▶ PROBLEM REQUIREMENTS: Although pictures appear in the records, the copy must leave them out and match everything else exactly.

▶ EXERCISE INPUT:

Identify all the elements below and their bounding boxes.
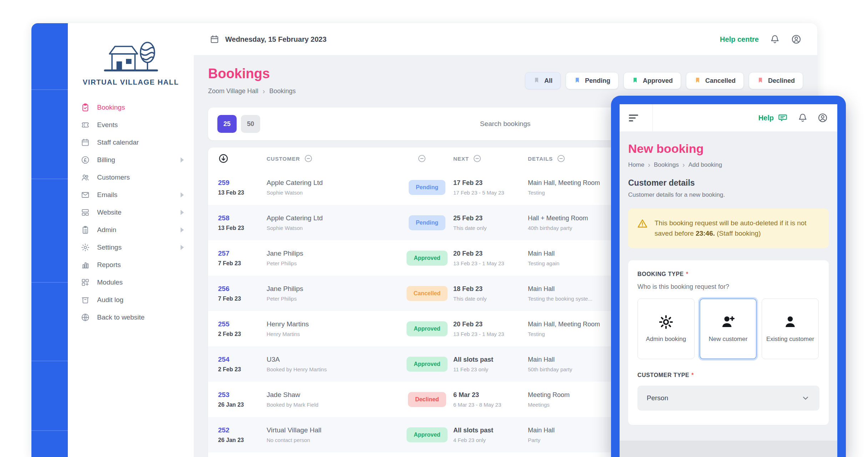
option-existing-customer[interactable]: Existing customer — [762, 298, 819, 359]
status-cell: Approved — [401, 251, 453, 266]
status-badge: Approved — [407, 251, 448, 266]
clipboard-list-icon — [81, 225, 90, 235]
bookmark-icon — [757, 77, 764, 85]
bookmark-icon — [574, 77, 581, 85]
ticket-icon — [81, 120, 90, 130]
envelope-icon — [81, 190, 90, 200]
sidebar-item-admin[interactable]: Admin — [81, 221, 194, 238]
bell-icon[interactable] — [797, 112, 808, 123]
sidebar-item-website[interactable]: Website — [81, 204, 194, 221]
customer-type-select[interactable]: Person — [637, 386, 819, 411]
chevron-right-icon: › — [263, 87, 265, 95]
status-badge: Approved — [407, 321, 448, 336]
topbar: Wednesday, 15 February 2023 Help centre — [194, 23, 817, 56]
auto-delete-warning: This booking request will be auto-delete… — [628, 209, 829, 248]
collapse-column-icon[interactable] — [304, 154, 313, 163]
page-title: Bookings — [208, 66, 296, 81]
option-new-customer[interactable]: New customer — [700, 298, 757, 359]
breadcrumb-item[interactable]: Zoom Village Hall — [208, 87, 258, 95]
status-cell: Approved — [401, 427, 453, 442]
customer-cell: U3ABooked by Henry Martins — [267, 356, 401, 372]
required-asterisk: * — [686, 271, 688, 277]
rail-divider — [31, 430, 68, 431]
booking-id-cell: 25226 Jan 23 — [218, 426, 267, 443]
status-cell: Pending — [401, 180, 453, 195]
modal-toolbar: Help — [620, 104, 837, 131]
house-tree-logo-icon — [101, 38, 161, 75]
person-plus-icon — [720, 314, 736, 330]
next-cell: 6 Mar 236 Mar 23 - 8 May 23 — [453, 391, 528, 408]
sidebar-item-reports[interactable]: Reports — [81, 256, 194, 273]
chat-bubble-icon — [777, 112, 788, 123]
sidebar-item-modules[interactable]: Modules — [81, 273, 194, 291]
filter-chip-cancelled[interactable]: Cancelled — [686, 72, 744, 89]
collapse-column-icon[interactable] — [556, 154, 566, 163]
sidebar-item-events[interactable]: Events — [81, 116, 194, 134]
bell-icon[interactable] — [769, 34, 780, 45]
status-badge: Approved — [407, 427, 448, 442]
help-link[interactable]: Help — [758, 112, 788, 123]
sidebar-item-audit-log[interactable]: Audit log — [81, 291, 194, 308]
breadcrumb-item[interactable]: Bookings — [654, 161, 679, 169]
sidebar: Virtual Village Hall Bookings Events Sta… — [68, 23, 194, 457]
section-title: Customer details — [628, 178, 829, 188]
filter-chip-approved[interactable]: Approved — [624, 72, 681, 89]
sidebar-item-settings[interactable]: Settings — [81, 238, 194, 256]
next-cell: All slots past4 Feb 23 only — [453, 427, 528, 443]
booking-id-cell: 2552 Feb 23 — [218, 320, 267, 337]
section-subtitle: Customer details for a new booking. — [628, 191, 829, 199]
customer-type-label: Customer type* — [637, 372, 819, 378]
sidebar-item-bookings[interactable]: Bookings — [81, 99, 194, 116]
customer-cell: Jane PhilipsPeter Philips — [267, 285, 401, 302]
sort-descending-icon[interactable] — [218, 153, 229, 164]
sidebar-item-emails[interactable]: Emails — [81, 186, 194, 204]
warning-triangle-icon — [637, 218, 648, 229]
decorative-blue-rail — [31, 23, 68, 457]
sidebar-item-customers[interactable]: Customers — [81, 169, 194, 186]
sidebar-item-billing[interactable]: Billing — [81, 151, 194, 169]
gear-solid-icon — [658, 314, 674, 330]
booking-type-question: Who is this booking request for? — [637, 283, 819, 291]
breadcrumb-item[interactable]: Home — [628, 161, 644, 169]
filter-chip-pending[interactable]: Pending — [566, 72, 619, 89]
bookmark-icon — [533, 77, 540, 85]
logo: Virtual Village Hall — [68, 38, 194, 86]
expand-chevron-icon — [181, 227, 184, 232]
status-badge: Cancelled — [407, 286, 448, 301]
filter-chip-all[interactable]: All — [525, 72, 561, 89]
sidebar-item-back-to-website[interactable]: Back to website — [81, 308, 194, 326]
status-filters: All Pending Approved Cancelled Declined — [525, 72, 803, 89]
chevron-right-icon: › — [648, 161, 650, 169]
pound-circle-icon — [81, 155, 90, 165]
booking-type-label: Booking type* — [637, 271, 819, 277]
new-booking-modal: Help New booking Home › Bookings › — [611, 96, 846, 457]
menu-icon[interactable] — [629, 115, 638, 121]
next-cell: All slots past11 Feb 23 only — [453, 356, 528, 372]
booking-id-cell: 2567 Feb 23 — [218, 285, 267, 302]
customer-cell: Jane PhilipsPeter Philips — [267, 250, 401, 266]
rail-divider — [31, 89, 68, 90]
breadcrumb-item[interactable]: Bookings — [269, 87, 296, 95]
logo-text: Virtual Village Hall — [83, 78, 179, 86]
customer-cell: Virtual Village HallNo contact person — [267, 426, 401, 443]
chevron-right-icon: › — [682, 161, 685, 169]
booking-id-cell: 25813 Feb 23 — [218, 214, 267, 231]
calendar-icon — [210, 34, 219, 44]
status-badge: Pending — [409, 180, 445, 195]
collapse-column-icon[interactable] — [473, 154, 482, 163]
help-centre-link[interactable]: Help centre — [720, 35, 759, 44]
browser-icon — [81, 208, 90, 217]
current-date: Wednesday, 15 February 2023 — [210, 34, 327, 44]
expand-chevron-icon — [181, 210, 184, 215]
column-header-customer: CUSTOMER — [267, 156, 300, 162]
booking-form-card: Booking type* Who is this booking reques… — [628, 260, 829, 425]
filter-chip-declined[interactable]: Declined — [749, 72, 803, 89]
collapse-column-icon[interactable] — [417, 154, 427, 163]
sidebar-item-staff-calendar[interactable]: Staff calendar — [81, 134, 194, 151]
breadcrumb-item[interactable]: Add booking — [688, 161, 722, 169]
option-admin-booking[interactable]: Admin booking — [637, 298, 695, 359]
status-cell: Approved — [401, 321, 453, 336]
user-avatar-icon[interactable] — [791, 34, 802, 45]
rail-divider — [31, 361, 68, 361]
user-avatar-icon[interactable] — [817, 112, 828, 123]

▶ RESULT OF THE EXERCISE:
Identify all the elements below and their bounding boxes.
option-existing-customer[interactable]: Existing customer — [762, 298, 819, 359]
status-cell: Approved — [401, 251, 453, 266]
status-badge: Approved — [407, 251, 448, 266]
clipboard-list-icon — [81, 225, 90, 235]
bookmark-icon — [757, 77, 764, 85]
bookmark-icon — [574, 77, 581, 85]
ticket-icon — [81, 120, 90, 130]
envelope-icon — [81, 190, 90, 200]
sidebar-item-admin[interactable]: Admin — [81, 221, 194, 238]
bell-icon[interactable] — [797, 112, 808, 123]
sidebar-item-website[interactable]: Website — [81, 204, 194, 221]
customer-type-select[interactable]: Person — [637, 386, 819, 411]
chevron-right-icon: › — [263, 87, 265, 95]
status-badge: Approved — [407, 321, 448, 336]
topbar: Wednesday, 15 February 2023 Help centre — [194, 23, 817, 56]
auto-delete-warning: This booking request will be auto-delete… — [628, 209, 829, 248]
collapse-column-icon[interactable] — [304, 154, 313, 163]
page-title: Bookings — [208, 66, 296, 81]
option-new-customer[interactable]: New customer — [700, 298, 757, 359]
breadcrumb-item[interactable]: Zoom Village Hall — [208, 87, 258, 95]
status-cell: Approved — [401, 427, 453, 442]
customer-cell: U3ABooked by Henry Martins — [267, 356, 401, 372]
required-asterisk: * — [686, 271, 688, 277]
rail-divider — [31, 430, 68, 431]
booking-id-cell: 25226 Jan 23 — [218, 426, 267, 443]
status-cell: Pending — [401, 180, 453, 195]
modal-toolbar: Help — [620, 104, 837, 131]
house-tree-logo-icon — [101, 38, 161, 75]
person-plus-icon — [720, 314, 736, 330]
next-cell: 6 Mar 236 Mar 23 - 8 May 23 — [453, 391, 528, 408]
sidebar-item-reports[interactable]: Reports — [81, 256, 194, 273]
chat-bubble-icon — [777, 112, 788, 123]
sidebar-item-modules[interactable]: Modules — [81, 273, 194, 291]
filter-chip-cancelled[interactable]: Cancelled — [686, 72, 744, 89]
collapse-column-icon[interactable] — [556, 154, 566, 163]
sidebar-item-events[interactable]: Events — [81, 116, 194, 134]
bell-icon[interactable] — [769, 34, 780, 45]
status-badge: Approved — [407, 427, 448, 442]
help-link[interactable]: Help — [758, 112, 788, 123]
sidebar-item-audit-log[interactable]: Audit log — [81, 291, 194, 308]
breadcrumb-item[interactable]: Bookings — [654, 161, 679, 169]
sidebar: Virtual Village Hall Bookings Events Sta… — [68, 23, 194, 457]
section-title: Customer details — [628, 178, 829, 188]
filter-chip-approved[interactable]: Approved — [624, 72, 681, 89]
sidebar-item-settings[interactable]: Settings — [81, 238, 194, 256]
next-cell: All slots past4 Feb 23 only — [453, 427, 528, 443]
booking-id-cell: 2552 Feb 23 — [218, 320, 267, 337]
section-subtitle: Customer details for a new booking. — [628, 191, 829, 199]
customer-type-label: Customer type* — [637, 372, 819, 378]
sidebar-item-bookings[interactable]: Bookings — [81, 99, 194, 116]
customer-cell: Jane PhilipsPeter Philips — [267, 285, 401, 302]
sort-descending-icon[interactable] — [218, 153, 229, 164]
sidebar-item-emails[interactable]: Emails — [81, 186, 194, 204]
warning-triangle-icon — [637, 218, 648, 229]
decorative-blue-rail — [31, 23, 68, 457]
sidebar-item-customers[interactable]: Customers — [81, 169, 194, 186]
sidebar-item-billing[interactable]: Billing — [81, 151, 194, 169]
gear-solid-icon — [658, 314, 674, 330]
booking-type-question: Who is this booking request for? — [637, 283, 819, 291]
breadcrumb-item[interactable]: Home — [628, 161, 644, 169]
filter-chip-pending[interactable]: Pending — [566, 72, 619, 89]
bookmark-icon — [533, 77, 540, 85]
logo: Virtual Village Hall — [68, 38, 194, 86]
expand-chevron-icon — [181, 227, 184, 232]
status-badge: Cancelled — [407, 286, 448, 301]
filter-chip-all[interactable]: All — [525, 72, 561, 89]
sidebar-item-back-to-website[interactable]: Back to website — [81, 308, 194, 326]
status-filters: All Pending Approved Cancelled Declined — [525, 72, 803, 89]
chevron-right-icon: › — [648, 161, 650, 169]
pound-circle-icon — [81, 155, 90, 165]
booking-type-label: Booking type* — [637, 271, 819, 277]
new-booking-modal: Help New booking Home › Bookings › — [611, 96, 846, 457]
menu-icon[interactable] — [629, 115, 638, 121]
next-cell: All slots past11 Feb 23 only — [453, 356, 528, 372]
booking-id-cell: 2567 Feb 23 — [218, 285, 267, 302]
customer-cell: Jane PhilipsPeter Philips — [267, 250, 401, 266]
rail-divider — [31, 89, 68, 90]
breadcrumb-item[interactable]: Bookings — [269, 87, 296, 95]
logo-text: Virtual Village Hall — [83, 78, 179, 86]
customer-cell: Virtual Village HallNo contact person — [267, 426, 401, 443]
chevron-right-icon: › — [682, 161, 685, 169]
booking-id-cell: 25813 Feb 23 — [218, 214, 267, 231]
calendar-icon — [210, 34, 219, 44]
status-badge: Pending — [409, 180, 445, 195]
collapse-column-icon[interactable] — [473, 154, 482, 163]
help-centre-link[interactable]: Help centre — [720, 35, 759, 44]
browser-icon — [81, 208, 90, 217]
current-date: Wednesday, 15 February 2023 — [210, 34, 327, 44]
expand-chevron-icon — [181, 210, 184, 215]
column-header-customer: CUSTOMER — [267, 156, 300, 162]
booking-form-card: Booking type* Who is this booking reques… — [628, 260, 829, 425]
filter-chip-declined[interactable]: Declined — [749, 72, 803, 89]
collapse-column-icon[interactable] — [417, 154, 427, 163]
sidebar-item-staff-calendar[interactable]: Staff calendar — [81, 134, 194, 151]
breadcrumb-item[interactable]: Add booking — [688, 161, 722, 169]
option-admin-booking[interactable]: Admin booking — [637, 298, 695, 359]
status-cell: Approved — [401, 321, 453, 336]
user-avatar-icon[interactable] — [791, 34, 802, 45]
rail-divider — [31, 361, 68, 361]
user-avatar-icon[interactable] — [817, 112, 828, 123]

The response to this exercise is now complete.